As a sample consider the case where \(A^*A = I_n\text{.}\) This says that \(A\) has a left inverse, but since \(A\) is a square matrix, it also has a right one and they are equal.
For the last statement, recall from
Proposition 5.2.16 that for any matrix
\(A\in M_n(C)\text{,}\)
\begin{equation*}
\la Av,w\ra = \la v,A^*w\ra
\end{equation*}
for all \(v,w \in
\C^n.\) It follows that for an orthogonal/unitary matrix
\begin{equation*}
\la Av, Aw\ra = \la v,A^*Aw\ra = \la v,w\ra.
\end{equation*}
Below we state some simple versions of the spectral theorems.

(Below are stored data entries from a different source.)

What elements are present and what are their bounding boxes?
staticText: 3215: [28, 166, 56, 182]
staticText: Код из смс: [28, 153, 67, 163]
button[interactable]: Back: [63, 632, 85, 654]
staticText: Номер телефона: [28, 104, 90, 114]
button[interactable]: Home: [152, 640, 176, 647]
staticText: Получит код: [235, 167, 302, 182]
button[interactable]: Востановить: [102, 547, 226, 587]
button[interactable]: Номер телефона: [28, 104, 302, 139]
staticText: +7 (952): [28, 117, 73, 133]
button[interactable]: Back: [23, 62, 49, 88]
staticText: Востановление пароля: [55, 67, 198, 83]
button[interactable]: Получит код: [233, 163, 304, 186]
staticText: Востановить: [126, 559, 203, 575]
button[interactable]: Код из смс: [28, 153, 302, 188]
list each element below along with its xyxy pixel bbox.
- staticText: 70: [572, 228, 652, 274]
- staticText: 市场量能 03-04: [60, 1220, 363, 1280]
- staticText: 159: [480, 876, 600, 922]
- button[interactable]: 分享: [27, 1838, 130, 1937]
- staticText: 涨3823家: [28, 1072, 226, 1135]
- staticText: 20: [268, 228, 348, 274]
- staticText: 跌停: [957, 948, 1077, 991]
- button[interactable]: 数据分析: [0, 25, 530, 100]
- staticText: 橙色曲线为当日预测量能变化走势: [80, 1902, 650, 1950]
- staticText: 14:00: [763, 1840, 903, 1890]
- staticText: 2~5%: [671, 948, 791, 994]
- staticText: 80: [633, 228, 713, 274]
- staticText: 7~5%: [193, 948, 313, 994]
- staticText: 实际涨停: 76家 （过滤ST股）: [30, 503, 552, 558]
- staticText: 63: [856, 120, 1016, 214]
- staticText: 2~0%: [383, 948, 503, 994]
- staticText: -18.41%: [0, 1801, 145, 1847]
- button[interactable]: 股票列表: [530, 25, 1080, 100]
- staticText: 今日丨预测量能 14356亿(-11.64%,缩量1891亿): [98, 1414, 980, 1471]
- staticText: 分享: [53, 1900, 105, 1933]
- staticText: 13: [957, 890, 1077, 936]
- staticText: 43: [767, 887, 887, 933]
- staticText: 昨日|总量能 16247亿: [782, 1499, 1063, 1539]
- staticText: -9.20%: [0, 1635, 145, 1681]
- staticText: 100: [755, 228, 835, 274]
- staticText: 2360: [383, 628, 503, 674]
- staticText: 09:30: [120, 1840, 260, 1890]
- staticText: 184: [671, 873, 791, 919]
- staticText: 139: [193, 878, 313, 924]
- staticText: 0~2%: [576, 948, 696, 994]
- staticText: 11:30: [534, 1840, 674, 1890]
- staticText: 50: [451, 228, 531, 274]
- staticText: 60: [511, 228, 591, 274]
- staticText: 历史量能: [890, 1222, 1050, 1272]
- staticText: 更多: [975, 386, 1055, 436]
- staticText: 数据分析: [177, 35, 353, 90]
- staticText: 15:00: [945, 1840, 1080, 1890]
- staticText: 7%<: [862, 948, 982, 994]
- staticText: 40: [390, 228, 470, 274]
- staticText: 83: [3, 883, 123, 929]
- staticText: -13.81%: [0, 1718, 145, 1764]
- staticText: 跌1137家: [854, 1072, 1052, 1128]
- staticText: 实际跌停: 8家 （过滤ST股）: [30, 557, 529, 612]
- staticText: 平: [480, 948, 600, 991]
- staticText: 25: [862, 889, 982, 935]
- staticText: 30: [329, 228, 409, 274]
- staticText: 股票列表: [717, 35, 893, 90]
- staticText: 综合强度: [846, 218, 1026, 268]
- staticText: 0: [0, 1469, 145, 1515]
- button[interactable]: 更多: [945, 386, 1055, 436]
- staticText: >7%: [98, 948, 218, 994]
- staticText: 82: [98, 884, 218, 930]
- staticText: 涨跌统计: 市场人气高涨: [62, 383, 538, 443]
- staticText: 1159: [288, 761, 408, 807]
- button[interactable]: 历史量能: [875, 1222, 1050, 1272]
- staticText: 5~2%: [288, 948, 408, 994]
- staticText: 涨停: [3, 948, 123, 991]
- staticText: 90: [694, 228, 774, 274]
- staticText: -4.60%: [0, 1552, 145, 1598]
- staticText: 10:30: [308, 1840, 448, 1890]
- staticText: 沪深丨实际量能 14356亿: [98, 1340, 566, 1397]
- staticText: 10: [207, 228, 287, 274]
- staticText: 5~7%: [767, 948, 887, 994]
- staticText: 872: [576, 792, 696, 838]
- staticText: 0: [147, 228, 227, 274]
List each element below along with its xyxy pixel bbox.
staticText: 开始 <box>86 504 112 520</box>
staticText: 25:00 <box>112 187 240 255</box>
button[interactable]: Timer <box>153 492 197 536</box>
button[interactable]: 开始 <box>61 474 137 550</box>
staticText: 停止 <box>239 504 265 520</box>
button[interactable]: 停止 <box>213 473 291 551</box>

Theorem 5.4.5. The Spectral Theorem for normal matrices.
If \(A \in M_n(\C)\) is a normal matrix, then there is a unitary matrix \(U\) and complex scalars \(\lambda_1,
\dots, \lambda_n\) so that
\begin{equation*}
\diag(\lambda_1,
\dots, \lambda_n) = U^*AU.
\end{equation*}
In particular, any complex normal matrix can be unitarily diagonalized. The columns of \(U\) are eigenvectors for \(A\) and form an orthonormal basis for \(\C^n.\)
Theorem 5.4.6. The Spectral Theorem for real symmetric matrices.
If \(A\in M_n(\R)\) is a symmetric matrix, then there exists an orthogonal matrix \(P\) and real scalars \(\lambda_1,
\dots, \lambda_n\) so that
\begin{equation*}
\diag(\lambda_1,
\dots, \lambda_n) = P^TAP.
\end{equation*}
In particular, any real symmetric matrix can be orthogonally diagonalized. The columns of \(P\) are eigenvectors for \(A\) and form an orthonormal basis for \(\R^n.\)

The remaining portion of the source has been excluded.